A Dannevirke man facing his eighth charge of drink-driving preferred to give away his car rather than have an alcohol interlock device fitted to it.
But that was the least of Wayne Klaus Douglas Schoenwald's charges.
He was appearing in Dannevirke District Court also facing charges of assault on a family member, assault using a blunt instrument and possession of a firearm without a licence.
Judge Stephanie Edwards explained that fitting an alcohol interlock device would mean Schoenwald would be disqualified from driving for 28 days.
Once the device was fitted to a vehicle it remained in place for 12 months. The driver could then apply for a zero alcohol licence which was held for three years before a standard licence could be applied for.
Instead Schoenwald chose to sign a statutory declaration giving his car to another person and being subjected to a mandatory disqualification period of 12 months.
"Some people see the alcohol interlock device as the worst option. But actually being disqualified from driving for 12 months is the worst option," Judge Edwards said.

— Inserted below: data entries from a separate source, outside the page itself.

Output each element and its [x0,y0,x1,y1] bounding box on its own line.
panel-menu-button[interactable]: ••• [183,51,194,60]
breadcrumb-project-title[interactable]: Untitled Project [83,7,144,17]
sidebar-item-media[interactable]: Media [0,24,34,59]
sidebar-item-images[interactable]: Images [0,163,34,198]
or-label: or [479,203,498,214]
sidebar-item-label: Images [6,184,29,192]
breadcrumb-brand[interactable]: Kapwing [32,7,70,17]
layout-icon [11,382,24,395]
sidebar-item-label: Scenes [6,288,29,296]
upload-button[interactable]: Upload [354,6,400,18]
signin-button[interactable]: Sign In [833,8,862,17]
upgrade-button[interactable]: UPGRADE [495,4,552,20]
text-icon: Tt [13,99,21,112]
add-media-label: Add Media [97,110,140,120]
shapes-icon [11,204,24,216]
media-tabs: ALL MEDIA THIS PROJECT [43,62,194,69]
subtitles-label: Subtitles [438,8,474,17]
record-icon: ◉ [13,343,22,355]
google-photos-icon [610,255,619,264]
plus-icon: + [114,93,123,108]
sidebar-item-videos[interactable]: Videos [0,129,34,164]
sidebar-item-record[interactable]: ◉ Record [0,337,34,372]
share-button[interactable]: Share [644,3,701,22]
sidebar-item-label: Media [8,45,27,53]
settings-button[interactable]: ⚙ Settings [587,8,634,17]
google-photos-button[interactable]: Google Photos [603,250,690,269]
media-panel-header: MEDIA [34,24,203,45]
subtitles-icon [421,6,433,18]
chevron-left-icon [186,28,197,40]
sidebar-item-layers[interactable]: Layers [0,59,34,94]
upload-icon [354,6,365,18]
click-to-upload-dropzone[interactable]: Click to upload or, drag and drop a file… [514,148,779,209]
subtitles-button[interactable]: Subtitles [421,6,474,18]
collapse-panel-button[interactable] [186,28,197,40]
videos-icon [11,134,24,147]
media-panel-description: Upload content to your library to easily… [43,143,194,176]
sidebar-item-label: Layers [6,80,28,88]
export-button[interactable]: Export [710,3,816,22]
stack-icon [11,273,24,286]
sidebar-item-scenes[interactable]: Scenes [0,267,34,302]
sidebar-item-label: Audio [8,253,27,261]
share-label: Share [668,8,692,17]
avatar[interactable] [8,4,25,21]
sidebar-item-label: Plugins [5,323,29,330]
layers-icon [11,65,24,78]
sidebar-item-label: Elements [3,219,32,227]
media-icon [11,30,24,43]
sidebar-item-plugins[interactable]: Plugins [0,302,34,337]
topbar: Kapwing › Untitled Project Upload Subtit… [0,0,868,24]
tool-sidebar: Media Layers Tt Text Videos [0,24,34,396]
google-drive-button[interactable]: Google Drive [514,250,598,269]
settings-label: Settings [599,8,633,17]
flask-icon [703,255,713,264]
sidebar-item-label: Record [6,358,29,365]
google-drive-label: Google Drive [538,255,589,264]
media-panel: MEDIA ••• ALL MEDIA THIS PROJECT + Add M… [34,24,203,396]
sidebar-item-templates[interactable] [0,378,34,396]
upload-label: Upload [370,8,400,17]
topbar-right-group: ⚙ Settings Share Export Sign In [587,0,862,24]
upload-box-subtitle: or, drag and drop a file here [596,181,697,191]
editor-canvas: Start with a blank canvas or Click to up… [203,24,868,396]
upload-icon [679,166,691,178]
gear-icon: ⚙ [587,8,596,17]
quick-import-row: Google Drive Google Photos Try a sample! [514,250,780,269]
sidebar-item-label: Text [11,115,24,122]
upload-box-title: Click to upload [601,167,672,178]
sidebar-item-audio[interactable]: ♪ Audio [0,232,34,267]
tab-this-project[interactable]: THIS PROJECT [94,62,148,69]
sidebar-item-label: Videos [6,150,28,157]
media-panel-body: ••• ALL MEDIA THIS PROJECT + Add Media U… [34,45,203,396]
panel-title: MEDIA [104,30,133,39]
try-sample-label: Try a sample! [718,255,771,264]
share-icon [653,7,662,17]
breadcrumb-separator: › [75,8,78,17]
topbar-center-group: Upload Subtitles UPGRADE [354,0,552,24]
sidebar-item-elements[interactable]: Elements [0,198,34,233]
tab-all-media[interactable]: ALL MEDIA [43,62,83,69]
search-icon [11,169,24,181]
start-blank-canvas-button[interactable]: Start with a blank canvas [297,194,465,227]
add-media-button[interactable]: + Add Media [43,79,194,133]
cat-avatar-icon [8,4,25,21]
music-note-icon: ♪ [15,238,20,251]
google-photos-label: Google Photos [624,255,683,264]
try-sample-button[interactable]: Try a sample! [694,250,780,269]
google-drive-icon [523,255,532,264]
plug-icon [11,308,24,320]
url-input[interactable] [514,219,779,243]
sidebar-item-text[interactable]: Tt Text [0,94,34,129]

In imposing the disqualification order, Judge Edwards said Schoenwald must still face some penalty for his eighth drink-driving conviction for which he recorded a breath-alcohol reading of more than 800mcg.
However, Judge Edwards did note that Schoenwald's last conviction was in 2004.
On the charges of assault on a family member, assault with a weapon and possession of a firearm without a licence, Judge Edwards said when Schoenwald was first due to be sentenced in May the Crown had prepared submissions suggesting the appropriate starting point for the family harm offending was imprisonment.
"The victim was a former partner who you had been in a relationship with for four years," Judge Edwards said.
On February 20 police attended an incident that arose after the couple had been arguing.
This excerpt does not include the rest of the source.